El tequesquite: herencia viva de la cocina mexicana
Mineral prehispánico de profundo arraigo en la cocina mexicana, el tequesquite ha sido clave para sazonar, nixtamalizar y transformar alimentos desde tiempos ancestrales. Su composición natural y su permanencia en la gastronomía revelan un conocimiento culinario y ambiental que sigue vigente.
16/04/2026 1:58 pm
MÉXICO.- El tequesquite, conocido como la “sal de la tierra”, es un mineral de origen prehispánico que ha acompañado la historia alimentaria de México desde tiempos ancestrales. Se trata de una sal natural y alcalina que se obtiene por la evaporación del agua en los lechos de antiguos lagos, especialmente en la zona del Lago de Texcoco. Su nombre proviene del náhuatl tequixquitl, que significa “piedra que brota”, en alusión a las costras minerales que emergen del suelo.
A diferencia de la sal de mesa, el tequesquite es una mezcla compleja de minerales como cloruro de sodio, carbonato de potasio, bicarbonato y sulfato de sodio.
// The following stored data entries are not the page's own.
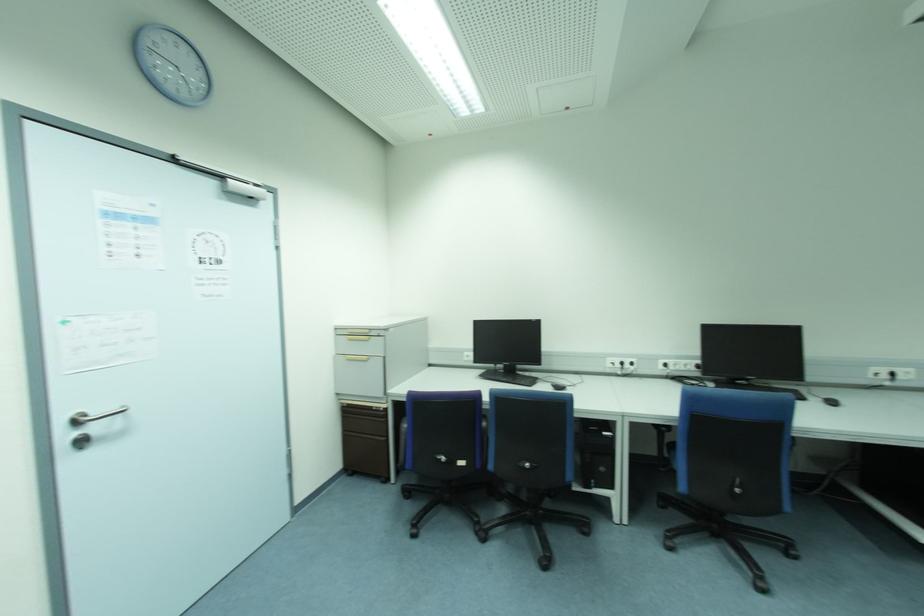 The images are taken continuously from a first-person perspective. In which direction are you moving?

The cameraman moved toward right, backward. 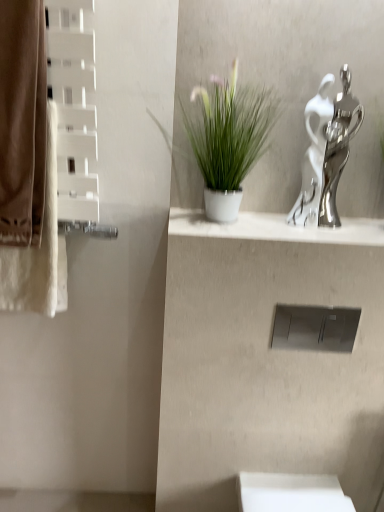 Locate an element on the screen. This screenshot has height=512, width=384. free point above white glossy vase at upper center (from a real-world perspective) is located at coordinates (281, 221). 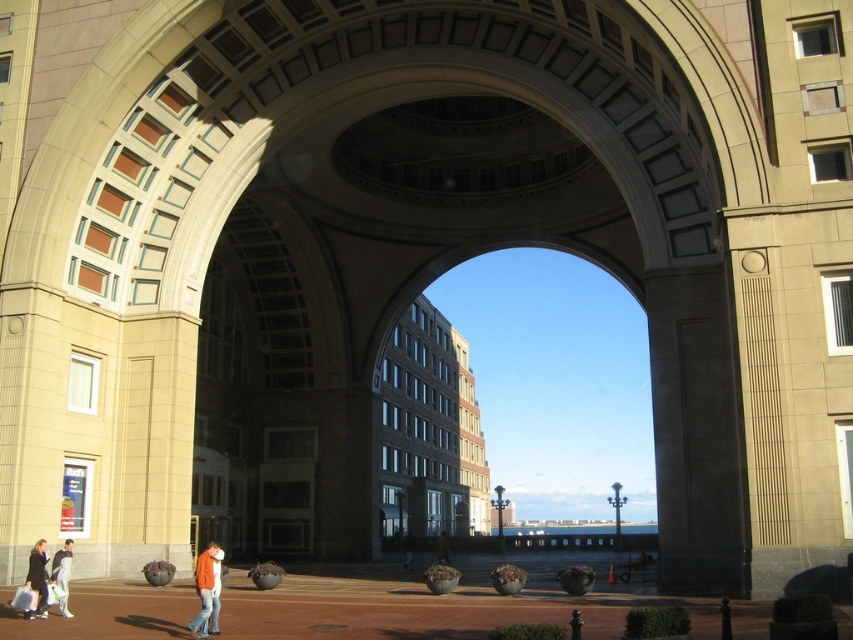 Looking at this image, can you confirm if black leather jacket at lower left is thinner than dark gray jacket at center?

Incorrect, black leather jacket at lower left's width is not less than dark gray jacket at center's.

Is point (41, 584) closer to camera compared to point (408, 552)?

Yes, point (41, 584) is closer to viewer.

Identify the location of black leather jacket at lower left. The image size is (853, 640). (38, 579).

Does point (215, 554) come behind point (447, 547)?

No, it is not.

Does orange cotton jacket at lower left appear on the right side of dark brown leather jacket at center?

In fact, orange cotton jacket at lower left is to the left of dark brown leather jacket at center.

Which is behind, point (210, 561) or point (450, 563)?

The point (450, 563) is more distant.

I want to click on orange cotton jacket at lower left, so click(207, 589).

Who is lower down, light brown leather jacket at lower left or dark gray jacket at center?

dark gray jacket at center

This screenshot has width=853, height=640. What do you see at coordinates (62, 573) in the screenshot? I see `light brown leather jacket at lower left` at bounding box center [62, 573].

Between point (62, 616) and point (408, 570), which one is positioned in front?

Point (62, 616) is more forward.

Find the location of a particular element. light brown leather jacket at lower left is located at coordinates (62, 573). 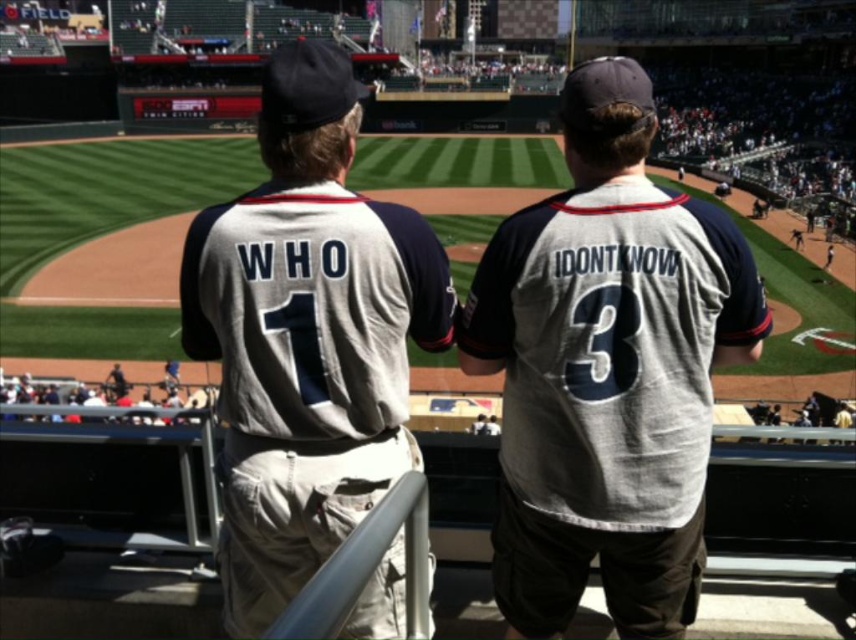 Question: Is gray cotton jersey at center further to camera compared to matte gray jersey at center?

Choices:
 (A) yes
 (B) no

Answer: (B)

Question: Which object appears closest to the camera in this image?

Choices:
 (A) gray jersey at center
 (B) gray cotton jersey at center
 (C) matte gray jersey at center

Answer: (B)

Question: Can you confirm if gray cotton jersey at center is bigger than matte gray jersey at center?

Choices:
 (A) no
 (B) yes

Answer: (B)

Question: Which point is closer to the camera?

Choices:
 (A) (599, 294)
 (B) (123, 381)
 (C) (346, 632)

Answer: (C)

Question: Which point is closer to the camera?

Choices:
 (A) (706, 262)
 (B) (250, 198)

Answer: (A)

Question: Can you confirm if gray jersey at center is bigger than matte gray jersey at center?

Choices:
 (A) no
 (B) yes

Answer: (B) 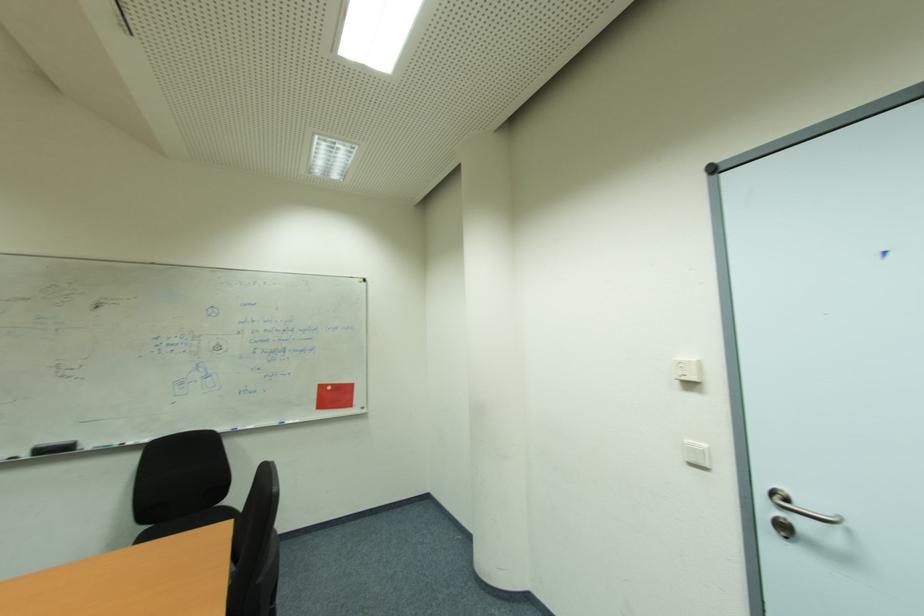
Esta composición le da su característico color grisáceo y una textura de grano grueso, además de propiedades únicas que han sido aprovechadas en la cocina tradicional.
En el ámbito culinario, su uso ha sido fundamental. Se emplea para sazonar alimentos como frijoles, elotes y quelites, intensificando su sabor y mejorando su color. También cumple una función clave en la nixtamalización del maíz, donde actúa como sustituto de la cal, y en la preparación de tamales y panes tradicionales, ya que ayuda a esponjar las masas. Más allá de la cocina, el tequesquite ha tenido presencia en la medicina tradicional, donde se ha utilizado para aliviar molestias estomacales.
El agua de tequesquite: técnica ancestral que da vida a la cocina comunitaria
Este mineral se comercializa en distintas presentaciones —en piedra o molido— y se clasifica en variedades como espumilla, confitillo, cascarilla y polvillo, que varían en calidad y textura según su proceso de recolección.
Aunque su uso ha disminuido frente a productos industrializados, el tequesquite sigue siendo un elemento esencial de la cultura alimentaria mexicana. Su permanencia no solo habla de prácticas culinarias ancestrales, sino también de un conocimiento profundo del entorno y de los recursos naturales, que hoy cobra relevancia en la búsqueda de alternativas más sostenibles y arraigadas en la tradición.